Cervical cerclage has been used as a treatment for cervical insufficiency for over 60 years. Transabdominal cerclage is indicated for cervical insufficiency not amenable to a transvaginal procedure, or following previous failed vaginal cerclage. A laparoscopic approach to abdominal cerclage offers the potential to reduce the morbidity associated with laparotomy.

To evaluate the obstetric outcome and surgical morbidity of laparoscopic transabdominal cerclage.

An observational study of consecutive women undergoing laparoscopic transabdominal cerclage from 2007 to 2013 by a single surgeon (AA). Eligible women had a diagnosis of cervical insufficiency based on previous obstetric history and/or a short or absent cervix. The primary outcome was neonatal survival. Secondary outcomes were delivery of an infant at ≥34 weeks gestation. Surgical morbidity and complications were also evaluated.
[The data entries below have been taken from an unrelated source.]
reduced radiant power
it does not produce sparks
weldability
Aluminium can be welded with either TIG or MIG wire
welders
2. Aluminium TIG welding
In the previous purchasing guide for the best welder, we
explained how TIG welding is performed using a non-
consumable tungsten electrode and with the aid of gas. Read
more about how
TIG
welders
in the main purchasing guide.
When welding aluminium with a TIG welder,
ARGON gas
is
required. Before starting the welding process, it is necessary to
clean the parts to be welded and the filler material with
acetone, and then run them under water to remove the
Sixty‐four women underwent laparoscopic transabdominal cerclage during the study period. Three women underwent cerclage insertion during pregnancy; the remaining 61 were not pregnant at the time of surgery. Thirty‐five pregnancies have been documented to date. Of those, 24 were evaluated for the study. The remaining cases were either early miscarriages, ectopic pregnancies or are still pregnant. The perinatal survival rate was 95.8% with a mean gestational age at delivery of 35.8 weeks. Eighty‐three per cent of women delivered at ≥34 weeks gestation. There was one adverse intra‐operative event (1.6%), with no postoperative sequelae.

Laparoscopic transabdominal cerclage is a safe and effective procedure resulting in favourable obstetric outcomes in women with a poor obstetric history. Success rates compare favourably to the laparotomy approach.